A Heritage Flight performed by 388th Fighter Wing Capt.Garrett "Mace" Dover in an F-16 Fighting Falcon and civilian pilot Greg Anders in a P-51 Mustang flew in tandem to delight the crowds each day., Other attractions included MiG fighter jets, sky divers and other amazing aerial displays.
Rich Essary, 75th Public Affairs media relations, reports an estimated 100,000 were in the crowd on Saturday; with 150,000 people in attendance on Sunday.
Lt. Col. Juris Jansons, 75th Operational Support Squadron commander, reported the air show a great success. "From an organizational perspective, this was a high water mark in our cooperation with the local communities.
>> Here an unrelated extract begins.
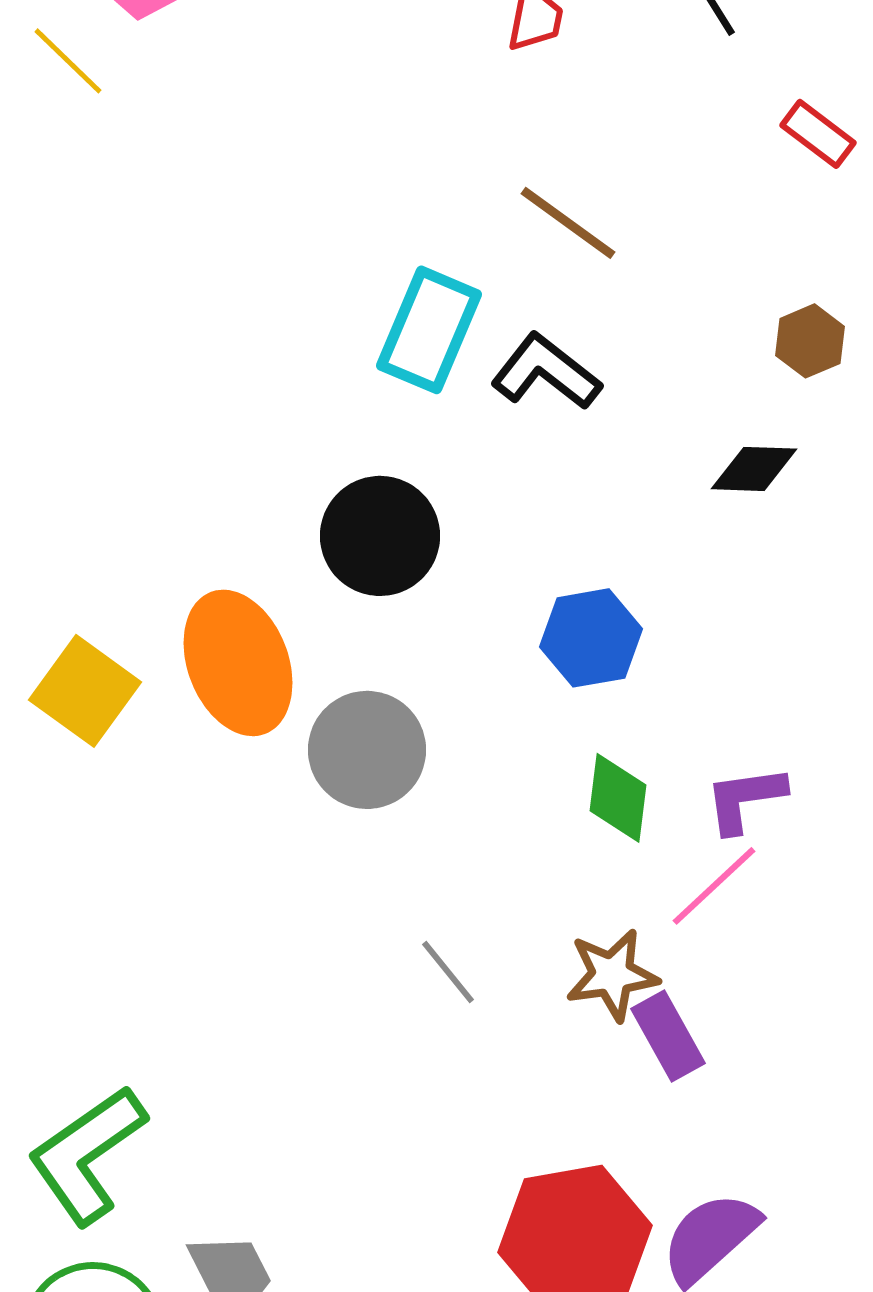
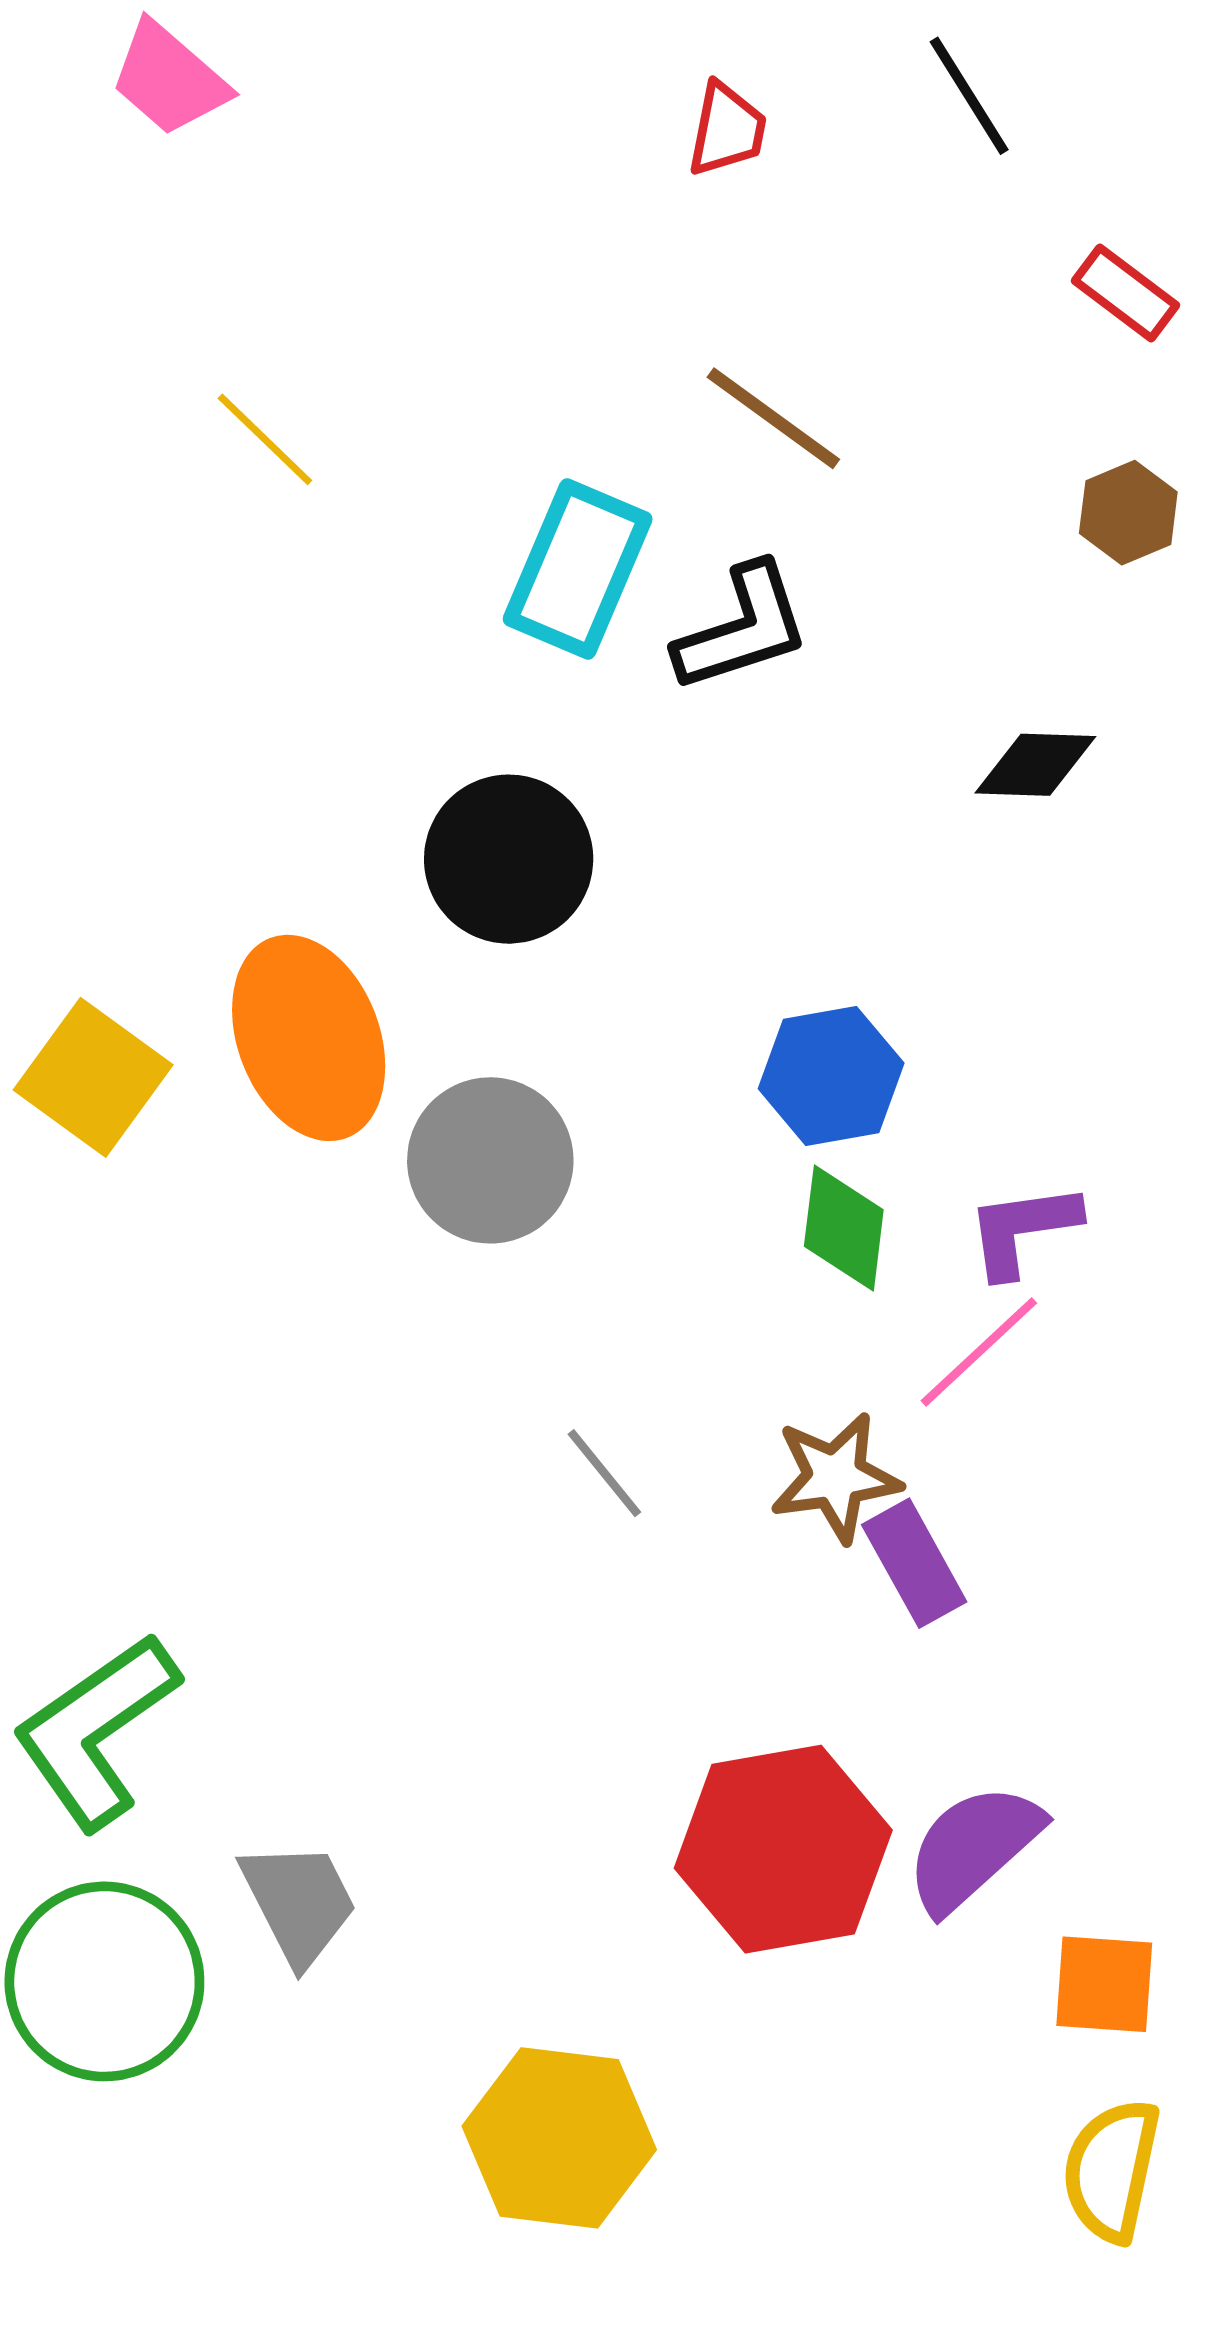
yellow line: (68, 61) -> (265, 439), moved
brown hexagon: (810, 341) -> (1128, 513), moved
black L-shape: (546, 372) -> (742, 628), turned 124
blue hexagon: (591, 638) -> (831, 1076), moved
Not only was the fiscal support from the community outstanding, but the addition of bus support from the (UTA) Front Runner was a really welcome addition. Most importantly, I think that we accomplished what we set out to do; because our friends and neighbors were willing to come out despite the weather, we were able to show them what we do here at Hill Air Force Base."
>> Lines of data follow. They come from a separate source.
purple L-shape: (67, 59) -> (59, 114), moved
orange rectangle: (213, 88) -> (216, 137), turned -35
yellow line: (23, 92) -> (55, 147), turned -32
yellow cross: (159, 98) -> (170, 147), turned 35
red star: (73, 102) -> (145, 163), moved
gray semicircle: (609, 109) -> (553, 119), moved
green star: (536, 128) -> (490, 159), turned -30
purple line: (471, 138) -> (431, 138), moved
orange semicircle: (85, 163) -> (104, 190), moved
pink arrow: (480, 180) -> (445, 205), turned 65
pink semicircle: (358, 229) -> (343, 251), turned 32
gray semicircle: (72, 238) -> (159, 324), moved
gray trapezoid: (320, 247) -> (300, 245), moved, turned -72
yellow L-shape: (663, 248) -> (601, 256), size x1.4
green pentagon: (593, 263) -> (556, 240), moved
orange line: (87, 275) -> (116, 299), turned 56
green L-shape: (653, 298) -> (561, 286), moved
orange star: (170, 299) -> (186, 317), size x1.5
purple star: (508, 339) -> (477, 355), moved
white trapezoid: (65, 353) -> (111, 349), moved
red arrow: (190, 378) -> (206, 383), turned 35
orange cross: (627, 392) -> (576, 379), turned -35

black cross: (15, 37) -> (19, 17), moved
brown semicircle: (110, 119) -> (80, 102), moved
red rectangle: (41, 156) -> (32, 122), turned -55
As director of the air show, Jansons also complemented his volunteer support staff and all those who contributed in any way from the base during the open house. "I would like to add a special thanks to all those who planned and executed WOW (Warriors Over the Wasatch). I have been lucky to work with a great group of planners for the last year. When it came time to execute, we had great people on the line directing traffic, running security, and making things happen, despite the rain."
Dover, who flew the F-16 in the Heritage Flight also played a part alongside many on the planning committee. "Obviously there were a lot of moving parts putting on the air show. My specific job was as the Thunderbird point of contact and I was in charge of the Heritage Flight portion of the show.
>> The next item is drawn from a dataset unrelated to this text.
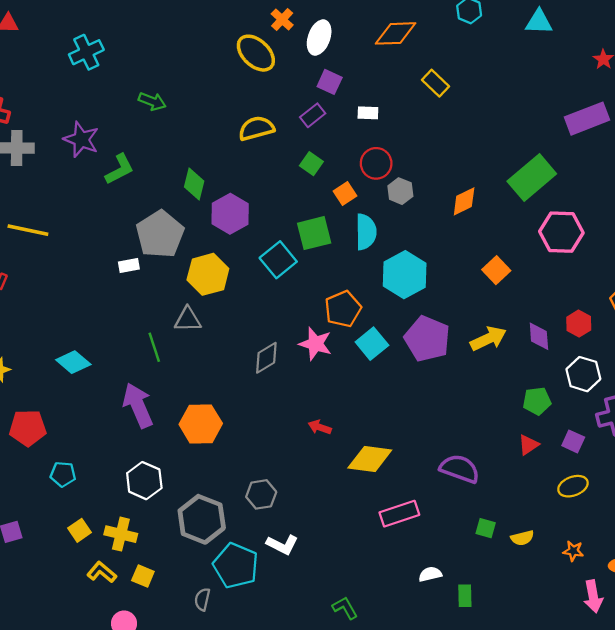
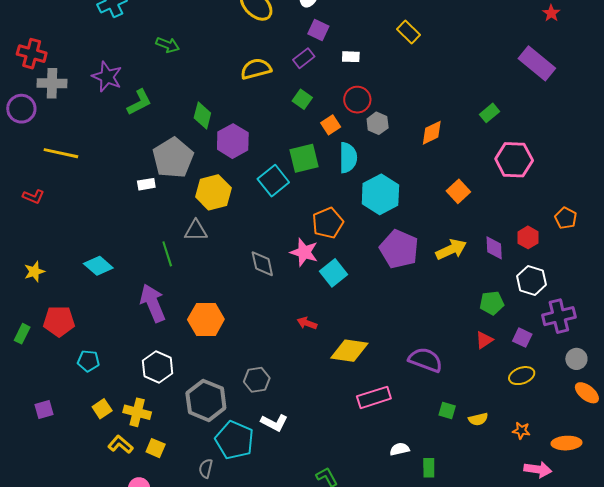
purple rectangle: (587, 119) -> (537, 63), turned 60
green rectangle: (532, 177) -> (489, 113), size x0.5
cyan square: (372, 344) -> (333, 273), moved
gray diamond: (266, 358) -> (262, 264), turned -72
pink arrow: (593, 596) -> (538, 469), turned -72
"Obviously we had a lot of weather issues and I was just so impressed with the community and how many folks who either stayed or came back out (to the show). As you know there were a couple of storms, one each day that sent people running for cover, but it was amazing to see how once the skies parted how many came back or were still out there," said Dover. "It was amazing to me."
Dover said he thinks air shows play a role in recruitment. The pilot said it was the result of just such an air show that he became a pilot. His parents took him to an air show in Montana, when he was a child.
"I just fell in love with aviation," he said. "I spent the rest of my time through high school trying to get as close as I could to airplanes but usually that just involved fueling them or washing them down with a rag. Eventually I made the U.S. Air Force Academy my goal ... and after a while I got my hands on an F-16."
Nathan Myers, Hill Aerospace Museum, estimates 3,500 in total dropped by to see the displays there during the weekend, nearly double the attendance during that period of time. When the clouds broke and dropped their contents, a lot of attendees took the opportunity to go check out the base attraction.
"It was great to have the people who might not have come here (before) -- to have them take advantage of the opportunity to see the museum along with their trip to the air show," said Myers. "A lot of people, I think, were not aware that we were here and were pleasantly surprised with the collection we have."
Scott Wirz, museum director, said, "Nathan, the staff and our volunteers represented us very well and we received a lot of complements."